> **Data records**:
━━━

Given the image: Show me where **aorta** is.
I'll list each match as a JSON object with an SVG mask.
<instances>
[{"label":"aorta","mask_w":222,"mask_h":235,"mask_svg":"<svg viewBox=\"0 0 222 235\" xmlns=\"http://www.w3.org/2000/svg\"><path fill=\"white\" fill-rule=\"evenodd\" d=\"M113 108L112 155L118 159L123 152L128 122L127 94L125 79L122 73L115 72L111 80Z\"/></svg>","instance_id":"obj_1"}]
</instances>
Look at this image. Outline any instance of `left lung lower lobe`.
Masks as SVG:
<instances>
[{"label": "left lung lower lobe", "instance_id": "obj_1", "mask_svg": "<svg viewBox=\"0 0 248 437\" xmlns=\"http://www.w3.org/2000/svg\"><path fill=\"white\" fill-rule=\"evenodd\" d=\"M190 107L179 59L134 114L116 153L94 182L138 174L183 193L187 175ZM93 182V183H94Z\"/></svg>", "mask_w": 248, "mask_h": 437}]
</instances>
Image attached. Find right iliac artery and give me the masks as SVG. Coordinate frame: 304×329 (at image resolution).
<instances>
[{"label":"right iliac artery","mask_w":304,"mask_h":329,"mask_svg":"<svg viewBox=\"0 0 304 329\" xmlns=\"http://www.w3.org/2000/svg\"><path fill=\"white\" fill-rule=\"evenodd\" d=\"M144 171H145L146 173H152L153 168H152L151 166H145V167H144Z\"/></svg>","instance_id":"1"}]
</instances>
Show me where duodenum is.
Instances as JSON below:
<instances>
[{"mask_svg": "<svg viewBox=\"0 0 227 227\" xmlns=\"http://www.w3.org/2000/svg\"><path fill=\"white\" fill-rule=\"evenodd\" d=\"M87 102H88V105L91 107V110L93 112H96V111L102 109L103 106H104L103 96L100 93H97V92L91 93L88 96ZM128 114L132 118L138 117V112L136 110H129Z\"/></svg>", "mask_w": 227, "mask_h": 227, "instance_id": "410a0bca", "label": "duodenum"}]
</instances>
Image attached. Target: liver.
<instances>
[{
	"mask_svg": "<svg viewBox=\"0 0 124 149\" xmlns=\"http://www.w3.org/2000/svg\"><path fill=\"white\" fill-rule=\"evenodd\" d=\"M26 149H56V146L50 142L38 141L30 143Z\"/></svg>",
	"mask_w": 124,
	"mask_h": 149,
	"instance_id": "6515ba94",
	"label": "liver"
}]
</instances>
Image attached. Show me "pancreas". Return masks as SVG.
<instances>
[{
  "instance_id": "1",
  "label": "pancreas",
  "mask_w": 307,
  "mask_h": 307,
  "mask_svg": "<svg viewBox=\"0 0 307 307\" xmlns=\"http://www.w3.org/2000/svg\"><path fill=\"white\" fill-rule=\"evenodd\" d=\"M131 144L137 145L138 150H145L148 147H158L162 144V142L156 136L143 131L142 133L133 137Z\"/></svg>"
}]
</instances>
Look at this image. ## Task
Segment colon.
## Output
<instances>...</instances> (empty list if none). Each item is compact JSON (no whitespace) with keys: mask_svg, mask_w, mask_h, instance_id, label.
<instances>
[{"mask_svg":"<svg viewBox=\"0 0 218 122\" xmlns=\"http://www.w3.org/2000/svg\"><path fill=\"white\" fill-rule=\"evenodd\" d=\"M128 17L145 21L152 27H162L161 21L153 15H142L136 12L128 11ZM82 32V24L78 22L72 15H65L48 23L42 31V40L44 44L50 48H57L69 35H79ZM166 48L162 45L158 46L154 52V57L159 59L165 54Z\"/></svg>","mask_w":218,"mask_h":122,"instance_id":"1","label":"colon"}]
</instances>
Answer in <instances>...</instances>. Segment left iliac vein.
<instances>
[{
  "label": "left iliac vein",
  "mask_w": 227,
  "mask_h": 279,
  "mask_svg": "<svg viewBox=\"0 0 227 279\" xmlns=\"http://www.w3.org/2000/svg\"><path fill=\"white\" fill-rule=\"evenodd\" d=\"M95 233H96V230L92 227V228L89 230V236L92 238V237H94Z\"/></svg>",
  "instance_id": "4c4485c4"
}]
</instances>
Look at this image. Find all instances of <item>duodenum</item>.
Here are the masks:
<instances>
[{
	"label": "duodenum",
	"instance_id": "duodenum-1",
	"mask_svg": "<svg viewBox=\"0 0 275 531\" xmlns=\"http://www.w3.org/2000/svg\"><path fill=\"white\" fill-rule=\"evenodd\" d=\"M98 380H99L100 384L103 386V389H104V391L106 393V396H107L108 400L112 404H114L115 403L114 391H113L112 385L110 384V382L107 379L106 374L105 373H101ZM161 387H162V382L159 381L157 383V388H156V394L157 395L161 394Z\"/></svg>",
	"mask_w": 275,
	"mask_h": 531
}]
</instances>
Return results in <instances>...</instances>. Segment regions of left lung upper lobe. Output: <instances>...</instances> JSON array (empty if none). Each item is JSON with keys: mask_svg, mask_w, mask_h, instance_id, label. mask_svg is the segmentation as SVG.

━━━

Whenever a line of the data includes the word "Output", show that line in full.

> **Written reply**:
## Output
Return results in <instances>...</instances>. Segment regions of left lung upper lobe. Output: <instances>...</instances> JSON array (empty if none). Each item is JSON with keys: mask_svg, mask_w, mask_h, instance_id, label. mask_svg is the segmentation as SVG.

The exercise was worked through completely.